Liturgia Pagã

 

A arte de saber olhar

Exaltação da Santa Cruz (ano A)

1ª leitura: Livro dos Números,21,4b-9

2ª leitura:  Carta de S. Paulo aos Filipenses, 2, 6-11

Evangelho: S. João,3,13-17

 

O povo de Israel andava tão farto de sofrer a caminho da «terra prometida», que já só desejava nunca ter saído do Egipto. (Quem não sentiu este tipo de cansaço e revolta ao longo da vida?) Ainda por cima, foi alvo das serpentes venenosas do deserto. Diz a Bíblia que isto foi castigo de Deus – um modo de ver as coisas próprio de um fraco nível religioso e que Jesus considerou  claramente errado (por ocasião de várias curas e até no evangelho de hoje). Foi então que Moisés, inspirado por Deus, levantou um poste com uma serpente de bronze – e quem soubesse olhar para ela ficava curado.

Continuamos no nível mágico ou supersticioso do comportamento religioso. Ao fazer-se o paralelo com a cruz donde pendia Jesus, corre-se também este perigo. Mas o próprio evangelho de João nos avisa: é salvo quem acredita em Jesus – e não quem levanta os olhos para ver um objecto interessante. Ao longo dos tempos, a cruz até se tornou um objecto de arte – mas nem toda a gente tem a arte de saber olhar para ela.

Em si, a cruz não passa de um infame instrumento de tortura até à morte, o mais vergonhoso e doloroso castigo para toda a espécie de delinquentes. A isto foram sensíveis as primeiras gerações cristãs, de tal modo que só na Idade Média é que se tornou comum representar Jesus numa cruz. Era e é de facto difícil ver nela um sinal de salvação.

A cruz foi imposta a Jesus como castigo «adequado» para a sua visão e comportamento demasiado inovadores e censuradores da estreiteza religiosa e moral (os visados facilmente politizaram a questão, para que fosse possível a condenação à morte). Mas muito cedo (como se lê em S. Paulo), «cruz» e «ressurreição» constituíram as duas faces da mesma moeda: até com a morte mais degradante, Jesus não foi aniquilado mas entrou no mistério de Deus. O Messias crucificado suscita, aliás, perturbadores «porquês», tornando-se sinal da «inversão dos valores», necessária para que a justiça seja feita «na terra como no céu», isto é, com o ideal de perfeição e justiça de que somos capazes, se não nos ficarmos pelos «prazeres imperfeitos» – de vistas curtas, mesquinhas e interesseiras.

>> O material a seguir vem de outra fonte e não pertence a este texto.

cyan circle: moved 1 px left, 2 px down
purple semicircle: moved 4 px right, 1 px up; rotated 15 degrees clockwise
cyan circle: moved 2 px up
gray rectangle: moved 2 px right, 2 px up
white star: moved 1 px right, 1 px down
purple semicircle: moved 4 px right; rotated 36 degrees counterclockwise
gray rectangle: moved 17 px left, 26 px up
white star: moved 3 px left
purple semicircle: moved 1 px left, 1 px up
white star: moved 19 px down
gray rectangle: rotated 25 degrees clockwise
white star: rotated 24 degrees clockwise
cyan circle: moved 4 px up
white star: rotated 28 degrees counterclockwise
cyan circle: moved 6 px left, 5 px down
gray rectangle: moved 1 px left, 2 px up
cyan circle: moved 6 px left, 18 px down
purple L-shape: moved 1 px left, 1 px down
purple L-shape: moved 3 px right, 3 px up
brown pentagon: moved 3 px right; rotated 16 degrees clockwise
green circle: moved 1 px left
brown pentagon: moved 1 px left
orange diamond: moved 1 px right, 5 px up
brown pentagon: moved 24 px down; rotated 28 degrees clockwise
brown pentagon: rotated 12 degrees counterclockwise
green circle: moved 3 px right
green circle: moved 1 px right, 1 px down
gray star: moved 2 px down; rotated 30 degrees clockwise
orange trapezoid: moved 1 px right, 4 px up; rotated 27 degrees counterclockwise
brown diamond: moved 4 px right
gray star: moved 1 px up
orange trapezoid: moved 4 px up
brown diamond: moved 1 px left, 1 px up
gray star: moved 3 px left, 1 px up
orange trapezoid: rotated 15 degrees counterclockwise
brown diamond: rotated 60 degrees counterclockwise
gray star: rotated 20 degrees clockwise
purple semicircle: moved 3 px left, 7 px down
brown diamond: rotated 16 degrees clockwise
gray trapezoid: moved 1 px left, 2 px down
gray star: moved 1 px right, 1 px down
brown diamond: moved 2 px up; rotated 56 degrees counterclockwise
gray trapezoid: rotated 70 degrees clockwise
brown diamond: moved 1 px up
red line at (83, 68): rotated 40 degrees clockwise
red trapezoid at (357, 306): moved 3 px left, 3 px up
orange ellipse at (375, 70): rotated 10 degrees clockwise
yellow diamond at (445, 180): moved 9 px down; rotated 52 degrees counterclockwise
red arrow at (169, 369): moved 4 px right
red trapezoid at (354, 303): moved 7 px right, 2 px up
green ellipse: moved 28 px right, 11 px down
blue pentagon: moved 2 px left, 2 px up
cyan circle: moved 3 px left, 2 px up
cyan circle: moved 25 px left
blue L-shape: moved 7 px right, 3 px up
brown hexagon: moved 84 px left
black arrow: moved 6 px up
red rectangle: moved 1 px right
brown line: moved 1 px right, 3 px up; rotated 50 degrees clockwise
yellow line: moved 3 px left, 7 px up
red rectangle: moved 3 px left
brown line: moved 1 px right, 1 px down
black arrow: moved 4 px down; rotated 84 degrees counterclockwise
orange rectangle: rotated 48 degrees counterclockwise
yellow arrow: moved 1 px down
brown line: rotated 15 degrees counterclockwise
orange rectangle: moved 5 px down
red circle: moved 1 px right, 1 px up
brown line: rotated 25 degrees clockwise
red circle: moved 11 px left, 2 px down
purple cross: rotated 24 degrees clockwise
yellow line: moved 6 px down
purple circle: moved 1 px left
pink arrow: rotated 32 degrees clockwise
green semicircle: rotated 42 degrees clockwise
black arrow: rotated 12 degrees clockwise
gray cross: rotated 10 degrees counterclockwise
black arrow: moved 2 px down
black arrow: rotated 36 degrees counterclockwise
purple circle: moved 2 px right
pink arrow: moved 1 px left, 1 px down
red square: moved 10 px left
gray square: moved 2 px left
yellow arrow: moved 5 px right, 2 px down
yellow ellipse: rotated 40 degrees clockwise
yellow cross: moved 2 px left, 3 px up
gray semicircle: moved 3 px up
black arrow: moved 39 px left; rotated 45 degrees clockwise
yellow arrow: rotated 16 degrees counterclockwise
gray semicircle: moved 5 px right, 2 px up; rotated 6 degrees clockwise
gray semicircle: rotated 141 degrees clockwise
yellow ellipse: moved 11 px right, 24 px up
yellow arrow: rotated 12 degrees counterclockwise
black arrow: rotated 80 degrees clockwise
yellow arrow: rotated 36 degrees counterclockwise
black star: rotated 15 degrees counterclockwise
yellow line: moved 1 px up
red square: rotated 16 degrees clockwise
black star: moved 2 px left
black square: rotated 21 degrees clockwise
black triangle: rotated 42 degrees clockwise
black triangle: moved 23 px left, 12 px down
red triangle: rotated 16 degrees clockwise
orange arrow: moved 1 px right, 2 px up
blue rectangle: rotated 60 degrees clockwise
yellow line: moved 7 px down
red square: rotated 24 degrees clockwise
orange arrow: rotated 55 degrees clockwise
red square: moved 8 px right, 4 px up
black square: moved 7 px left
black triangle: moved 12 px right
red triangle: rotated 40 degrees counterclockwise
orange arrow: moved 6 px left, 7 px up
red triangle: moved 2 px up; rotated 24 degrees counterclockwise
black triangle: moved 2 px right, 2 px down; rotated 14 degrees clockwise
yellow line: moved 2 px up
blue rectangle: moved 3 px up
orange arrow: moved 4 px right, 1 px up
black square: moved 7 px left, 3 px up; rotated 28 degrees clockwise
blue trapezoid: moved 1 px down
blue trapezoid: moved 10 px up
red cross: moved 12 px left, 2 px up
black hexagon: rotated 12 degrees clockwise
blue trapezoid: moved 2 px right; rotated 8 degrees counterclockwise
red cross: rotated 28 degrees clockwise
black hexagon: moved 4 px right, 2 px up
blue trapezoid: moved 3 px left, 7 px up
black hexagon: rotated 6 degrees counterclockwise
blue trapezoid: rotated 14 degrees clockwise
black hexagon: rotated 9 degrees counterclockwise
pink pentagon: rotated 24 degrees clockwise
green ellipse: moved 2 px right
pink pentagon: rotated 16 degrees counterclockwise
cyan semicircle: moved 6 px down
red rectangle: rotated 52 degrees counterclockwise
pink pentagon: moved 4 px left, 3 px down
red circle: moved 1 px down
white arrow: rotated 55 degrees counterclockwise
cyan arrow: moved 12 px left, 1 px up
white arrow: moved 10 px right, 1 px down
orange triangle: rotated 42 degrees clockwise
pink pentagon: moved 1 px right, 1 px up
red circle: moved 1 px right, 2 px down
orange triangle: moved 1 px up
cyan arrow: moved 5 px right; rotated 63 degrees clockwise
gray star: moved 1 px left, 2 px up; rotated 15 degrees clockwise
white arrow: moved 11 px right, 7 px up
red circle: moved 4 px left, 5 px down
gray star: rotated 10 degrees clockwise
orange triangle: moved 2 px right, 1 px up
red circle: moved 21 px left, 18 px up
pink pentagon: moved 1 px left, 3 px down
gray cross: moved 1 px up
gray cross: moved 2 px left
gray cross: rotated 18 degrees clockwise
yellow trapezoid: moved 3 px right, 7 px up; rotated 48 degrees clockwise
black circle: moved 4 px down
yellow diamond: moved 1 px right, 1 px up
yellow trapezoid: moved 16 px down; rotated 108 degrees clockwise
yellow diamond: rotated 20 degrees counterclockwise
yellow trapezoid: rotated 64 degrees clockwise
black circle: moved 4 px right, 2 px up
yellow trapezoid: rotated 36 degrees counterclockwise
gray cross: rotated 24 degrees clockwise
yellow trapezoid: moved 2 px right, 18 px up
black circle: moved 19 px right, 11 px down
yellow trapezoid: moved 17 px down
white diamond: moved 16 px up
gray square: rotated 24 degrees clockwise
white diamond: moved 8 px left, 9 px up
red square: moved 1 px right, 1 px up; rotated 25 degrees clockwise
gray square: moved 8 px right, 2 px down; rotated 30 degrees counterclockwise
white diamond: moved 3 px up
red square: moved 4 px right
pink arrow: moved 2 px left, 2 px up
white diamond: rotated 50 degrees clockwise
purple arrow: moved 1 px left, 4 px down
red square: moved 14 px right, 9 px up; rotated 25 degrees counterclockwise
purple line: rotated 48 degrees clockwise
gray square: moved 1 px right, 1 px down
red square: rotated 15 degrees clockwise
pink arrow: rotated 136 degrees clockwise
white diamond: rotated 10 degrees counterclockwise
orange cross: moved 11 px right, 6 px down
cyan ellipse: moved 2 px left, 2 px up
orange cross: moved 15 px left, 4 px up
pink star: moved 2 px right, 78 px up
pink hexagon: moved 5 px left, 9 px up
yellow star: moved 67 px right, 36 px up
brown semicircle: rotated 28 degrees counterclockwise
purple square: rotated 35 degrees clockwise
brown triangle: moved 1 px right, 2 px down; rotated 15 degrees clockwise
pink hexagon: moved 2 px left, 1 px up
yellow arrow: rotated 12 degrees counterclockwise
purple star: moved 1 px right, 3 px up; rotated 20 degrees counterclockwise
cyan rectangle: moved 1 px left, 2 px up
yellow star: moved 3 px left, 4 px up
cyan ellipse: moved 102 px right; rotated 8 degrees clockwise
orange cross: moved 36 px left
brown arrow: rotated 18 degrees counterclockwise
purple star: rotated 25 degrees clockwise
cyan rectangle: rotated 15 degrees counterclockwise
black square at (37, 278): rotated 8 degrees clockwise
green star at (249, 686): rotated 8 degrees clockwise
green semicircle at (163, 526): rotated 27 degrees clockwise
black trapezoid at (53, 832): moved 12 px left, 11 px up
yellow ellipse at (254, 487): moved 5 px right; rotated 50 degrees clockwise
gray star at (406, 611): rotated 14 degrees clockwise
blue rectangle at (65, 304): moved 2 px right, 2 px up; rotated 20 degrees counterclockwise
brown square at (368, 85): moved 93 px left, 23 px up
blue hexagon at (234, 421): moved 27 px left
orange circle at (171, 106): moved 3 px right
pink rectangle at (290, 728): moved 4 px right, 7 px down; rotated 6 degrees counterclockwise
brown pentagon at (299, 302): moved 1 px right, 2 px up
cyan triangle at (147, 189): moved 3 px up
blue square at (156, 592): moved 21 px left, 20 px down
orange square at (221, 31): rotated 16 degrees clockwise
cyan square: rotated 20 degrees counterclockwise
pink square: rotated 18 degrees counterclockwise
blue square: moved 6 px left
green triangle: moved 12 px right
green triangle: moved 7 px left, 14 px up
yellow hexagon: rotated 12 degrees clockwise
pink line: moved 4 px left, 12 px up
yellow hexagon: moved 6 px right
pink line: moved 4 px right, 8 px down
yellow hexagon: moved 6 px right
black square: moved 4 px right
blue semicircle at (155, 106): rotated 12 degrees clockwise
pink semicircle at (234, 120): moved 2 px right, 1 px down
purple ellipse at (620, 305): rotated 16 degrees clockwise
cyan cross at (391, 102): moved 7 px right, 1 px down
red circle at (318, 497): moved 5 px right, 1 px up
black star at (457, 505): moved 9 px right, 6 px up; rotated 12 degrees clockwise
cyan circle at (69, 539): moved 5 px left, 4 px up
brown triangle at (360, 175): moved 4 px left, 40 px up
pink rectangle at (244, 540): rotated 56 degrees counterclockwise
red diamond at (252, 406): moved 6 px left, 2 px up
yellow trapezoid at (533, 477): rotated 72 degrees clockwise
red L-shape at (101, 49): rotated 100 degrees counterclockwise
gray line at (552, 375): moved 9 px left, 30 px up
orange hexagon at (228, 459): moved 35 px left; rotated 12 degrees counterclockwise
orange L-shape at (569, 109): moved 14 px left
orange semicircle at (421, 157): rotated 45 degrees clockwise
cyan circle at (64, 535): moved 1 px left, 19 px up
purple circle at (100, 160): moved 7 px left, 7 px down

Não é por se ser muito rico, poderoso ou saudável, que deixamos no mundo uma acção salutar. Como também não é por se ter uma vida humilde e sofredora. Jesus alertou para a tentação de egoísmo e até maldade, que pode atacar mais fortemente quem possui muitos «bens». Mas a pessoa mais humilde ou de qualquer idade e estatuto também tem outros «bens». Uns e outros só colaboram na salvação do mundo se tiverem «a arte de saber olhar» para o que é de facto o «bem comum», trabalhando em plano de igual dignidade.

Em todos os que sofrem podemos ver o «sinal da cruz». Com a arte de para eles saber olhar, o sofrimento acalma e somos incitados a procurar soluções cada vez mais eficazes.

A «exaltação da cruz» é uma festa muito antiga: restos da «vera cruz» («verdadeira cruz») terão sido encontrados no ano 326, pela mãe do imperador Constantino I (santa Helena). Roubada por invasores persas em 614, foi recuperada definitivamente em 628, e os seus fragmentos (relíquias) dispersaram-se pela cristandade.

Mas já no séc. VIII, o 2º Concílio de Niceia advertia que a adoração só é devida a Deus. Uma cruz sem Cristo evoca tortura e não a vitória progressiva sobre o sofrimento nem a descoberta final do mistério de Deus – que é o mistério da vida. Em si, o sofrimento não é bom, nem os seres humanos podem ter sido feitos para o sofrimento (neste ou noutro mundo). O miserabilismo da vida não é cristão. Sem «ressurreição», ou vitória sobre o mal, a cruz não podia ter o valor que lhe damos.